The sustainable raw materials driver contemplates the development and adoption of different types of environmentally-friendly raw materials such as organic cotton, hemp, flax, jute, bamboo and recycled fibers [30]. Fair-trade labeling, code of conduct initiatives, internal and social auditing, and looking beyond first-tier suppliers are attempts to improve sustainability within the social dimension [31]. Corporate social responsibility programs are implemented in firms to improve the living standard of workers and their families as well as contribute to local communities and the economy [32]. The focus has shifted from sustainability of internal processes and products the brand sells to sustainability of all the process, inside the company and in the whole supply chain that creates the product [31]. And education to ensure consumers are fully cognizant of the impacts of their purchasing and consumption decisions [33].

One such strand of work coming out of sustainable fashion is focused on alternative business models, built around the purchasing and selling of fewer higher value and higher quality clothes. With her concept of ‘Slow Fashion’, the designer and academic Fletcher [34] argues that to be sustainable, fashion requires a wholesale shift in our relationship with clothing. The connection to ‘better rather than more’ ideas from industrial ecology is through the belief that value and quality can be increased by paying workers fair wages, generally improving working conditions and emphasizing the use of renewable materials by designers, aiming to drive a road map for sustainability, based in the development of processes, products and services more responsible [35]. Thus, with the demand for more ecofriendly, biodegradable and renewable materials, the interest in vegetable fibers has increased [31].

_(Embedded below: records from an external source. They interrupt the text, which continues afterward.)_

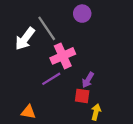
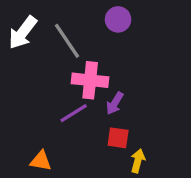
white arrow: (25, 39) -> (23, 33), moved
pink cross: (63, 56) -> (90, 80), turned 30
purple arrow: (88, 80) -> (115, 103), moved

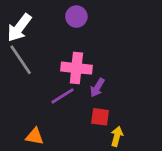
purple circle: (118, 19) -> (76, 17), moved
gray line: (67, 41) -> (21, 60), moved

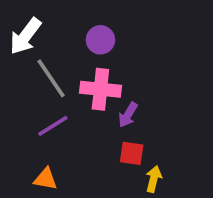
purple circle: (76, 17) -> (100, 40), moved
gray line: (21, 60) -> (51, 78), moved
purple line: (62, 96) -> (53, 126), moved

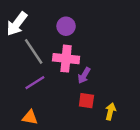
yellow arrow: (154, 179) -> (110, 111), moved

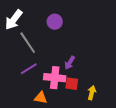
pink cross: (66, 59) -> (55, 78), moved
orange triangle: (30, 117) -> (41, 98), moved

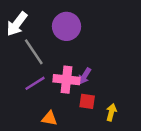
purple circle: (55, 22) -> (67, 26), size x1.5
pink cross: (55, 78) -> (67, 80), moved

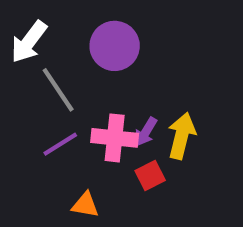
red square: (87, 101) -> (150, 176), turned -35
yellow arrow: (111, 112) -> (182, 136), moved, size x1.5

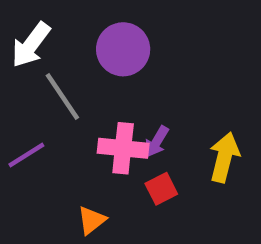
yellow arrow: (182, 136) -> (224, 157), moved
purple line: (60, 144) -> (26, 155), moved
orange triangle: (85, 205) -> (92, 220), turned -48

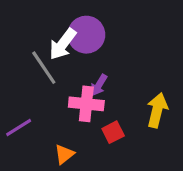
white arrow: (31, 45) -> (63, 44), moved
purple arrow: (157, 142) -> (99, 85), moved
purple line: (26, 155) -> (19, 127), moved

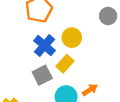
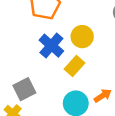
gray square: (42, 75) -> (24, 89), moved

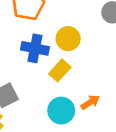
blue cross: (51, 46) -> (35, 48), turned -30

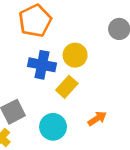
cyan circle: (61, 111) -> (53, 127), moved

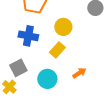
blue cross: (42, 65) -> (28, 36), moved

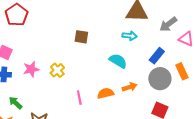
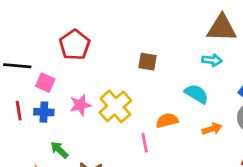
red pentagon: (17, 15) -> (75, 45), moved
yellow cross: (57, 70) -> (115, 106), size x1.6
orange semicircle: (105, 93) -> (167, 120), moved

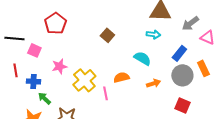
brown square: (147, 62) -> (107, 35), turned 32
yellow cross: (115, 106) -> (84, 80), moved
blue cross: (44, 112) -> (33, 81), moved

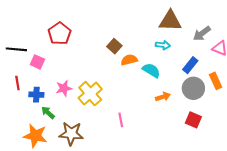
pink star: (59, 66) -> (64, 88), moved
orange semicircle: (121, 77) -> (129, 60), moved
pink line: (105, 93) -> (121, 120), moved

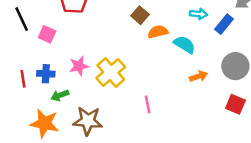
black line: (16, 49) -> (22, 19), turned 60
blue rectangle: (190, 65) -> (224, 24), moved
red line: (17, 83) -> (23, 79), moved
green arrow: (48, 113) -> (60, 95), turned -64

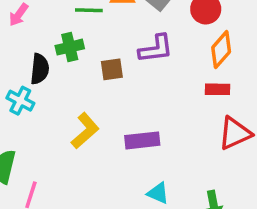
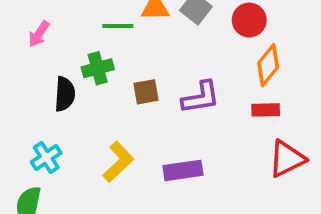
purple L-shape: (156, 49) -> (201, 97), moved
cyan cross: (20, 101) -> (46, 157), moved, turned 32

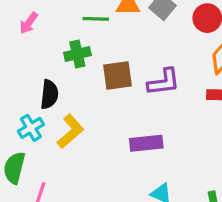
brown square: (146, 92) -> (118, 75), size x1.4
black semicircle: (65, 94) -> (49, 94), moved
yellow L-shape: (118, 162) -> (70, 131), moved

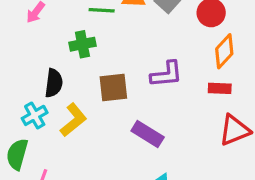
brown square: (118, 75) -> (113, 88), moved
purple rectangle: (146, 143) -> (148, 134), turned 36

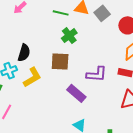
green cross: (82, 44) -> (69, 36), moved, turned -35
purple L-shape: (166, 74) -> (97, 74), moved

3.1.1 Textile natural fibers

Textile fiber means any substance, natural or chemical, having a length much greater than its thickness and having suitable characteristics for spinning and weaving. Six thousand years ago, linen was already used in Egypt. China was the cradle of silk and in ancient India, techniques associated with the use of cotton have been developed. Sisal was already used in textiles by pre-Columbian civilizations, together with animal fiber such as vicuna and llamas in the making of clothes [36]. Until the end of the nineteenth century, fibers used as raw material for making fabrics were exclusively those found in nature [37]. The first chemical fibers were produced in 1885. The pulp extracted from wood and transformed chemically originated the rayon, designed to be an “artificial silk”. Since then, numerous fibers have been developed in laboratories with the purpose of satisfying the needs of the industries of different productive sectors and, consequently, widely employed in the manufacture of new fabrics [36].

Fibers can be defined as objects that have high aspect ratio (length/diameter) [37]. They can be classified into natural and man-made fibers (Fig. 1) [38].

Fig. 1
figure 1

(Adapted from [39])

Classification of textile natural fibers.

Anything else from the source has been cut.